President Paul Kagame, his AU reform advisory team and close to 40 African Ministers of Foreign Affairs met on Monday in Kigali to discuss the implementation of the African Union (AU) reforms adopted in January 2017.
In July 2016, at the 27th African Union Summit, AU member states entrusted President Kagame with the mandate to lead the African Union reforms to enable it to better meet its mission’s goal and truly serve African citizens.
In January, the proposed reforms were accepted by all Heads of State and Government.
The reforms aim to make the AU more efficient politically, operationally and financially, so that the organisation is better positioned to meet its mandate to member states and African citizens.
The African leaders made several commitments, the first one being to focus on key priorities to ensure that the AU efforts are not dispersed and that the AU is focused on priorities that will make a real difference to African citizens. This will also enable a clear division of labour between the AU and member states.
Secondly, it was agreed to realign the AU institutions to deliver on these priorities and ensure that the Union Commission structures, organs, and specialised technical agencies focus on the agreed priorities.

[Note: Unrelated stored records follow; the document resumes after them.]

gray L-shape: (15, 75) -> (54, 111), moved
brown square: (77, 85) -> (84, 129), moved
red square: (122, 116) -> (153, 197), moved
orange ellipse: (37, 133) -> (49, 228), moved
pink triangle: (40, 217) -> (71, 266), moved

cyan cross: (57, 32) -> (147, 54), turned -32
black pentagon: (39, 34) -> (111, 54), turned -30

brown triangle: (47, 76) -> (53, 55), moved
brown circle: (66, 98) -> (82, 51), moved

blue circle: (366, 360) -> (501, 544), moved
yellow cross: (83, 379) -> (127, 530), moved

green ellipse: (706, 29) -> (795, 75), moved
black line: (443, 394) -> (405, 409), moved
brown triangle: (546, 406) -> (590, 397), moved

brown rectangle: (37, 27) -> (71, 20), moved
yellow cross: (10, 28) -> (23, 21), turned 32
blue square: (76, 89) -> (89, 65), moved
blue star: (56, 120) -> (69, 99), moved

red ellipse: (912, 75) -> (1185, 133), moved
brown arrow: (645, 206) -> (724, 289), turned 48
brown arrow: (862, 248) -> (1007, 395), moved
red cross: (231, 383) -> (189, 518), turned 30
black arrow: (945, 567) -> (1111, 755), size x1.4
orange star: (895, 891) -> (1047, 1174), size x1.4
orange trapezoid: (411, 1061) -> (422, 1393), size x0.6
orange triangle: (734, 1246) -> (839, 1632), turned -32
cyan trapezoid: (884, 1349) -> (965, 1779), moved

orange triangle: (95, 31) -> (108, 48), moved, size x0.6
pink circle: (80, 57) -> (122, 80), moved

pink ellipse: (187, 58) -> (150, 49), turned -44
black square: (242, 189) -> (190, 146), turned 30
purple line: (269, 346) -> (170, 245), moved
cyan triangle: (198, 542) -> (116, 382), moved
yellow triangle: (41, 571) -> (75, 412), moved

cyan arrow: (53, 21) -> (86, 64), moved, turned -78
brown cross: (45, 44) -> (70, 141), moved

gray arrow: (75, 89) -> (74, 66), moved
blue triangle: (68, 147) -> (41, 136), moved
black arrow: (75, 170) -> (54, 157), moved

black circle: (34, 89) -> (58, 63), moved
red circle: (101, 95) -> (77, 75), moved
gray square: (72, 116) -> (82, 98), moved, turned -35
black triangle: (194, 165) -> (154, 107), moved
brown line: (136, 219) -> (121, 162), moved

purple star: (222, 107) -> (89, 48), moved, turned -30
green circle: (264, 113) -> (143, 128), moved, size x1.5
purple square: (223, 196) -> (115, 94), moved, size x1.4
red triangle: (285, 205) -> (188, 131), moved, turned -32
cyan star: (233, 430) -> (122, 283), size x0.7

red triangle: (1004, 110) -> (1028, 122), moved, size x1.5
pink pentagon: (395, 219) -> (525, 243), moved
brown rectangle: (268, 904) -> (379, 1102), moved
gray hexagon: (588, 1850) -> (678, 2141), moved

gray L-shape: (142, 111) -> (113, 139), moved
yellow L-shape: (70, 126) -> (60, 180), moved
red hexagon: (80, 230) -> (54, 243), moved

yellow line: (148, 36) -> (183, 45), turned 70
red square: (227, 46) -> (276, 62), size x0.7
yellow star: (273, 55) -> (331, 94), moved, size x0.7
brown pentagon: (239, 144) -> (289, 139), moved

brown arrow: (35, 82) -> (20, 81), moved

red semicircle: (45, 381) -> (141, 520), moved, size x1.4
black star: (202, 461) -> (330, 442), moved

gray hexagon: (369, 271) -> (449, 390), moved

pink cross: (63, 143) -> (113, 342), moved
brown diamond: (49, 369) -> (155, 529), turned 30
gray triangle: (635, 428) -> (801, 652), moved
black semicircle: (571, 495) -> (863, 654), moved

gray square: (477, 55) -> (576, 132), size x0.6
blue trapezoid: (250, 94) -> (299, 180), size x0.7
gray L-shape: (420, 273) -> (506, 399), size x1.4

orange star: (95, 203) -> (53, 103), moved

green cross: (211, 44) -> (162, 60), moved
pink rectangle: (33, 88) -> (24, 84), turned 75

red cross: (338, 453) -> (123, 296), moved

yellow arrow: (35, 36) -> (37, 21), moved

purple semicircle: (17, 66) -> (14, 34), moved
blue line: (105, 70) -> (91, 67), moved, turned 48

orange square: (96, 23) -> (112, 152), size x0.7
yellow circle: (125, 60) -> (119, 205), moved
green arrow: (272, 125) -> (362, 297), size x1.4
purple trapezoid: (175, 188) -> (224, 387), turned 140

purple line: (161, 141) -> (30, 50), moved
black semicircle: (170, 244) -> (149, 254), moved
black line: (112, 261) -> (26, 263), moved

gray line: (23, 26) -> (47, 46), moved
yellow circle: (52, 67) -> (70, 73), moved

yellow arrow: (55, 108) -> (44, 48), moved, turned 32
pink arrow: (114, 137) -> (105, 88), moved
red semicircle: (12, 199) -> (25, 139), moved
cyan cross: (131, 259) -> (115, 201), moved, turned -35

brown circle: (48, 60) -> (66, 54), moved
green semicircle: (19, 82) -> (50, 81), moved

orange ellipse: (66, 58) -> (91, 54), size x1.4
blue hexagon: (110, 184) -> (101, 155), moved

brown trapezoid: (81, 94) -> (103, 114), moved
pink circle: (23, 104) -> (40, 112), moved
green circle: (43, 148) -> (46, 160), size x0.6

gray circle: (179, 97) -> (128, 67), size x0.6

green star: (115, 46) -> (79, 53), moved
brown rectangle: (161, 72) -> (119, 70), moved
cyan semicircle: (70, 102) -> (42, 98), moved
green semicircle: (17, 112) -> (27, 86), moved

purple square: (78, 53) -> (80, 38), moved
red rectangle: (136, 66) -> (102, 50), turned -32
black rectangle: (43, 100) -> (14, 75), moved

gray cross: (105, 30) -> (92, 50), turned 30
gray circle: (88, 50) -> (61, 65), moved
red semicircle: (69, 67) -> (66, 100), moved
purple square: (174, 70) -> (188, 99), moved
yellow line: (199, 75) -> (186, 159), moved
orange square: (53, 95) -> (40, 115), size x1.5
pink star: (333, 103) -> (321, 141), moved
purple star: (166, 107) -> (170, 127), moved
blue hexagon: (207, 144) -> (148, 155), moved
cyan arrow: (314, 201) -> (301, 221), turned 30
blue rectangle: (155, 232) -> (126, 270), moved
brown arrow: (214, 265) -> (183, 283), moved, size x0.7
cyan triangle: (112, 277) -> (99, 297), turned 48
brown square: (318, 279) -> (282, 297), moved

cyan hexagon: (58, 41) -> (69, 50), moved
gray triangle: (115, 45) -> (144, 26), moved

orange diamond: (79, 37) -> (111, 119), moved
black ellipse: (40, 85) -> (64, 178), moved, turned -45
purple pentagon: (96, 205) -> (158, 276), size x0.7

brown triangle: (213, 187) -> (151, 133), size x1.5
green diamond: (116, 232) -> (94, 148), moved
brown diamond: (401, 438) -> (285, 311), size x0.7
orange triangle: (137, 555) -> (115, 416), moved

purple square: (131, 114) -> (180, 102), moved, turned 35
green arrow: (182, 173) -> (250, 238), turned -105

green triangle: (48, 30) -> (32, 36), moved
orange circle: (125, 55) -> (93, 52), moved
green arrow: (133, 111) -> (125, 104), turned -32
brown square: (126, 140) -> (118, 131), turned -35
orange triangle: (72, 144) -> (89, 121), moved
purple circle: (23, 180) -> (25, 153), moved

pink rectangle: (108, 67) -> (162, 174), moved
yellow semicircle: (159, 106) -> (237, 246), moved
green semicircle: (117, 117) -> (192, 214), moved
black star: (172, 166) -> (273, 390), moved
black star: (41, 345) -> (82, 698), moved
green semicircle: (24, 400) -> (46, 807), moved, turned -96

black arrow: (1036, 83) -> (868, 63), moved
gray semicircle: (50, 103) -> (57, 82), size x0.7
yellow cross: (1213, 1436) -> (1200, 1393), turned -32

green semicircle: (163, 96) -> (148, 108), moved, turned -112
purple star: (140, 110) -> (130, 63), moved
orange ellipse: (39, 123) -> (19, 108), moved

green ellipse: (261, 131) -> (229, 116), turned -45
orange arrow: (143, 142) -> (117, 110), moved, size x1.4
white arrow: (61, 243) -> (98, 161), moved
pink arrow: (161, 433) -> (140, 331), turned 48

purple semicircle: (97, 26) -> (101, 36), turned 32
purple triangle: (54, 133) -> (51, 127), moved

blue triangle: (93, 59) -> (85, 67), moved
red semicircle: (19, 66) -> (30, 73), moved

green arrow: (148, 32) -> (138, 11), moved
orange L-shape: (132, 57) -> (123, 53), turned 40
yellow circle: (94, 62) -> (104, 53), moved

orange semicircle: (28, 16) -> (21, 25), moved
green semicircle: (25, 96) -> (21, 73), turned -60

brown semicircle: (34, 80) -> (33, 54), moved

Another objective is to manage the AU efficiently at both political and operational levels, to allow the members to create an efficient and effective Commission staffed by the best African professionals. This would also strengthen the working methods of the AU Summit to improve the quality and impact of decision-making whilst ensuring the timely implementation of Assembly decisions; and
Last but not least, mechanisms have to be found to finance the AU sustainably by strengthening its financial management and accountability.
Addressing the Ministers as well as the chairman of the AU Commission, Moussa Faki Mahamat, and AU Commissioners, Kagame warned that implementing the reforms might not be easy.
“The road ahead is long, and at times it may be even uncomfortable. But there is no easy switch to flip,” he said. “It requires us to work together closely, because the African Union represents us all.”
“It is important that we don’t waste this opportunity to learn lessons and apply what we have learned. Wherever you look – North, South, East, West, Central – there is an unmistakable momentum for us to build on. The mood is right and Africans clearly want something to come out of this effort. They are waiting for leaders to take us in the right direction,” Kagame added.
He further pointed out that Rwanda could serve as an example for the implementation of the AU reforms.
“The Rwanda you find today is not a miracle; it is the result of lots of hard work, and it began by coming together as a nation and deciding that we were never going to go back to that darkness,” he said. “Having resolved to change our circumstances, two things became very important as we struggled to turn our aspirations for a new Rwanda into reality.”
“The first was to overcome the mindset of sitting back and waiting for rescue. Doing so involved becoming aware of the substantial means we already have, both in our soil and much more importantly in our people, our heads. With these resources, we found we had more than enough to get started,” he explained. “The second was to cultivate a positive attitude in the face of adversity. If the mentality is to look for stumbling blocks, you will surely find lots of them, and the end result is that goals are never accomplished. So instead of finding reasons to do nothing, look for what should compel us to act.”
He stressed the importance of changing the mindset from dependence to ownership. “That is an asset that cannot be imported. We all have it within us in all our countries,” Kagame observed. “It is no different with the job we have for Africa.”